WHAT TO PRODUCE: Excluding any images, copy all of the lines below precisely as written.

DATA EXCERPT:

# # #

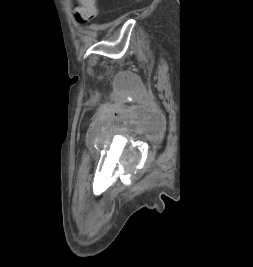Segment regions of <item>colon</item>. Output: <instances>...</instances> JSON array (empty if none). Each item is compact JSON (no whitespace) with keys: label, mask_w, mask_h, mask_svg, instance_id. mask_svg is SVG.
<instances>
[{"label":"colon","mask_w":253,"mask_h":267,"mask_svg":"<svg viewBox=\"0 0 253 267\" xmlns=\"http://www.w3.org/2000/svg\"><path fill=\"white\" fill-rule=\"evenodd\" d=\"M78 2L79 6L74 9L73 13L80 22L87 23L96 17V0H78Z\"/></svg>","instance_id":"5ec220e1"}]
</instances>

# # #

RESPONSE AREA:
Segment regions of <item>colon</item>. Output: <instances>...</instances> JSON array (empty if none). Each item is compact JSON (no whitespace) with keys: label, mask_w, mask_h, mask_svg, instance_id. mask_svg is SVG.
<instances>
[{"label":"colon","mask_w":253,"mask_h":267,"mask_svg":"<svg viewBox=\"0 0 253 267\" xmlns=\"http://www.w3.org/2000/svg\"><path fill=\"white\" fill-rule=\"evenodd\" d=\"M78 2L79 6L74 9L73 13L80 22L87 23L96 17V0H78Z\"/></svg>","instance_id":"5ec220e1"}]
</instances>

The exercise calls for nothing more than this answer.